Perhaps you've heard of South Africa's own underplayed, largely hidden, and under reported "Financial Crisis" which is exactly the same as America's housing bubble due to bad debt and lending practices which spread from toxic mortgages to banks.
Well, more than 500 creditors - reputable (or lets say so-called "reputable") banks, financial institutions and asset holders with major exposure to the massive bad debt bubble of African Bank are set to lose a whopping 75% of what they're due, according to the business plan Ellerine Holdings published yesterday.
Who's going to jail? Nobody. Who's asking questions about the government bank bail-out? Very few. Who is investigating why so-called reputable institutions were in cahoots with this mess?
And most important of all: How on earth was this R3 billion financial sham and national fiscal shame allowed to happen?
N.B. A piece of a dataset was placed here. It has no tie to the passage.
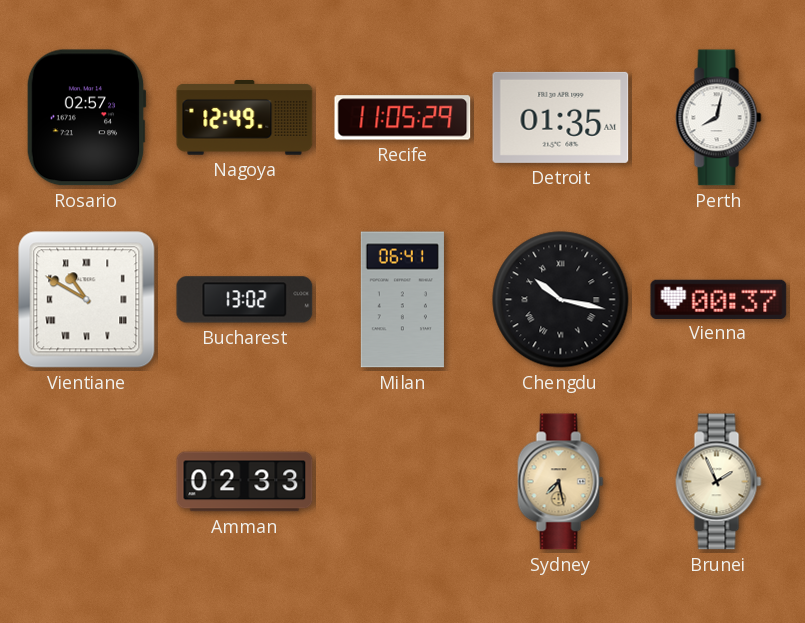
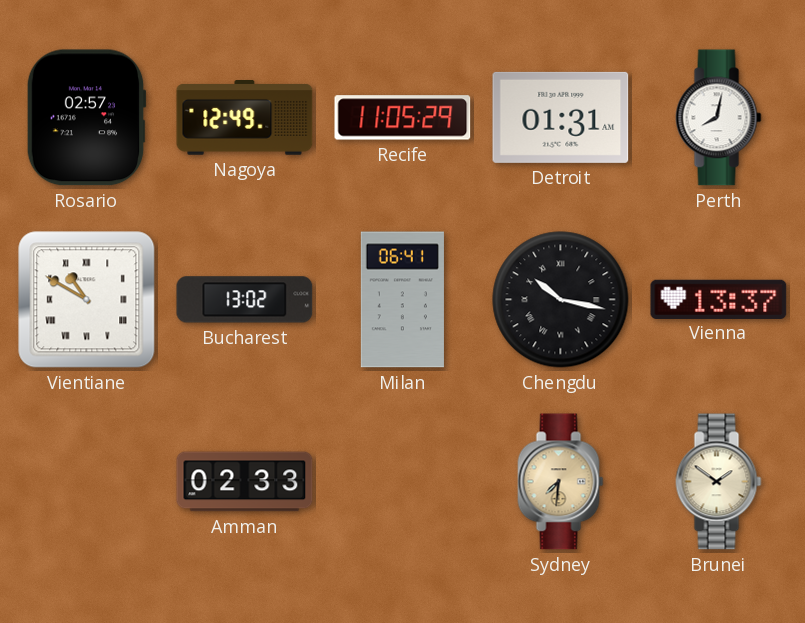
Detroit: 01:35 -> 01:31
Vienna: 00:37 -> 13:37
Sydney: 7:28 -> 7:31
Brunei: 1:56 -> 1:51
While South African consumers will suddenly, most probably see businesses from Wetherleys to Furniture City and definitely Ellerines close down by the end of the year ("winding down" is the soft financial jargon euphemism word I had to use as a financial journalist), major South African financial institutions are going to lose millions due to the pricking of the debt balloon of African Bank Investment's sick, sick, sick furniture unit.
FirstRand is set to lose R313 million, Standard Bank is in for a loss of R150 million, Investec will lose R120 million, Absa R100 million, Barloworld R109.7 million and Sahara Computers of the Gupta family willlose R3.1 million.
The SABC also has exposure and will lose R500 000.
Add names like Samsung Electronics, Virgin Mobile and several other companies to the list who are not going to get paid.